イラク派兵では、陸自宿営地に対する迫撃砲・ロケット弾による攻撃が計14回。防衛省に開示させた「イラク行動史」では、隊員が躊躇なく引き金が引けるよう「最終的には『危ないと思ったら撃て』との指導をした指揮官が多かった」とある。小泉元首相が「自衛隊が活動している地域が非戦闘地域」とうそぶいたが、陸自はサマワに10個の棺をひそかに持ち込み、戦死を想定して臨んでいた。
イラク復興業務支援隊長だった佐藤正久・現参院議員は、「(交戦中の友軍の応援に)情報収集の名目で現場に駆けつけ、『巻き込まれる』状況を作り出すことを考えていた」と堂々告白する。チャンスがなかっただけで、あえて武器を使う状況を作りだそうとしていた。

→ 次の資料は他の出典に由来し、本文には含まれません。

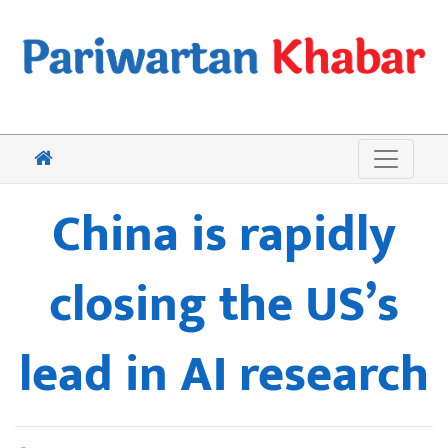
China is rapidly
closing the US’s
lead in AI research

カンボジアPKOの際、中田厚仁・国連ボランティアと高田晴行・警部補が銃撃を受け死亡。この時、陸自は当時凍結されていた「巡回」や規定すらなかった「警護」を実施していた。井上廣司・陸自幹部は、他者を守るために武器が使えない以上、自分が「巻き込まれるしかない」と居直った。国連が統括するPKOには「文民保護」はあっても、自国民だけ救助する活動はない。「邦人救出」のためのPKO派兵の根本矛盾を明らかにする。
著者は、「PKO部隊は30年の間に中立から先制攻撃すら行なう紛争当事者に変貌した。世界に貢献するというなら、非武装の軍事監視要員の派遣にすべき」と言う。日本が「軍事で世界に貢献する」などあってはならない。(村)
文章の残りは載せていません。